A Tree of Bones (Hexslinger 3) - Page 5

And all without a word thrown his way, staring right on through him, like he wasn’t even worth the hip-check needed to squeeze by.

No Ed to keep him company down here, in his despond. No Rev. No widowed Yancey Kloves, even, that calm grey gaze of hers just a lid ill-set over a hate as hot as his own. Only Chess’s own limping thoughts, slow as freezing, while he sat and shivered amidst the throng, utterly unmarked on.

Why can’t I feel

Ash Rook, at least? Always could, before.

Like an absence, a wound, that was all. A fallen God-botherer-shaped hole.

’Cause he thinks you’re dead, is why, something told him, shortly — not the Enemy, though equally unsympathetic. Maybe even grieves you, in his fashion. But clever as he is, he saw you die and somethin’ else rise up wearin’ you like a coat; knows it was all his fault, too, if he’s halfway honest with himself. That’s got to leave a mark.

And everybody else?

There damn well isn’t “anybody else” down here. Just you and the dead folks, and him, and — her.

“Talkin’ to yourself again, I see,” “English” Oona Pargeter’s shade observed from where she sat, a few arms’ lengths past where his elbow rested — just beyond reach, yet far too close for comfort.

“Yeah, well, might be I got friends you ain’t privy to, woman,” Chess shot back, “which’d be a sight more’n you could ever claim.” A grin, gap-toothed in her raddled face, was her only answer. “Ain’t you got some other place to be?”

“From the look of fings, I’d guess not.”

If he had one last straw left, this was it. Chess threw back his chair and shoved his way out onto the cobbled streets outside, where he couldn’t even muster sufficient dismay worth snarling again to find Oona already standing there in the rain, waiting for him.

Fuckin’ perfect.

You really ought to’ve heard of me, he remembered telling Tezcatlipoca, his first time in Hell. I mean, seein’ how you’re the Devil himself.

And now that very phrase rang in his ears yet, mockingly, as proof of his own naive assumption that every bad thing in every bad place existing should surely be aware of him by name or reputation. Worst moment but one in Chess’s entire life and he’d been so certain he was still somebody’s nightmare, Goddamnit, a skeleton strung with lit nerves tearing ass through the underworld, undebatably bad and unrepentant with it, too. With a cocked gun fisted in either raw-meat-on-bone hand, ready to fire at will.

But he’d been wrong about that in the end, like so much else.

Ripping his own empty chest open in the name of self-sacrifice — or pissiness, more like — aside, he sure hadn’t ever expected to find himself here again, buried alive in one more dark place beneath the world’s skin.
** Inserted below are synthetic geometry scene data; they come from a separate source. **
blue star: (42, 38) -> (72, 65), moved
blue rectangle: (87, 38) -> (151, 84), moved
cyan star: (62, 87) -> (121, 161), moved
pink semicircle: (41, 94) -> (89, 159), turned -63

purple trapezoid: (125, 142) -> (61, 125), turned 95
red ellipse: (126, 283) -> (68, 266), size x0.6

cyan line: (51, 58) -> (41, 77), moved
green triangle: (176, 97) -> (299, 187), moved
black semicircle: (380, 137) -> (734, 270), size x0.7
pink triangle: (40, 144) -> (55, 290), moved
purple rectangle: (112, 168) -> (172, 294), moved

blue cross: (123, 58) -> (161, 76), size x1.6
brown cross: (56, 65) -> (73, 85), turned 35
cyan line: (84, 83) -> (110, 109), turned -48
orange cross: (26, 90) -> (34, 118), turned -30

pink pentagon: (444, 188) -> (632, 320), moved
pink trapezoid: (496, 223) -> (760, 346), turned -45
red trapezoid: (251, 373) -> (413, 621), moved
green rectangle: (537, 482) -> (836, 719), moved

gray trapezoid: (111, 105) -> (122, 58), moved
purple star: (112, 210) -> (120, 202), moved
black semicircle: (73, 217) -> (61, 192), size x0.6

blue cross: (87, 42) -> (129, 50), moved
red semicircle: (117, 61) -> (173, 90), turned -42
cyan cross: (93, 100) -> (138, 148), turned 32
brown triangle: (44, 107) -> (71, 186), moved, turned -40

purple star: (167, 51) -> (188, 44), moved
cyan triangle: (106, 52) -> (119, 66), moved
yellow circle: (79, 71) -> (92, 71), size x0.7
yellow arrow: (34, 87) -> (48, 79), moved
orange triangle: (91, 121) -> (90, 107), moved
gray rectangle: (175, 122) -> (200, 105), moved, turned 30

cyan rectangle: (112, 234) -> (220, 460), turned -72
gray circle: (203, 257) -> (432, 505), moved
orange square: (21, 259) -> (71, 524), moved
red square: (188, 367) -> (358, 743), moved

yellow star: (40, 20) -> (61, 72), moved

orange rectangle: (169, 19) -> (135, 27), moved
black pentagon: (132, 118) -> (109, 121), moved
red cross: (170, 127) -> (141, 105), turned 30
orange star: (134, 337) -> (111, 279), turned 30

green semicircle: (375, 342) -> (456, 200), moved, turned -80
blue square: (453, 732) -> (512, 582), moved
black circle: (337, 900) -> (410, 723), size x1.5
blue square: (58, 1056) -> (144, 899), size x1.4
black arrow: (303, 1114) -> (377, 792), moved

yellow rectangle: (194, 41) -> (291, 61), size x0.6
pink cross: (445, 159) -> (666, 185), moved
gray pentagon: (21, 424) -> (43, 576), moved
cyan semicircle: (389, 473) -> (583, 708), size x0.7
The Sunken Ball-Court, the Place of Dead Roads, and now — this crap-hole, named by his Ma as Seven Dials for the same teetery column they stood beneath, from which seven streets radiated, all alike in the awful unending dark. Just a din of muck and yammer cut with a cacophony of clanks a-boom in the middle distance, like faraway ordnance.

Almost enough to make a man miss ’Frisco, Chess thought.

“Gone, that is, in London true,” said Oona, staring up at those looming dials. “Long ’fore I drew a breath, let alone got big enough to — ”

“ — screw your way clear?”

“That’s right. Always did fink yerself a cut above, though, didn’t you? Too good for the likes of anyone else.”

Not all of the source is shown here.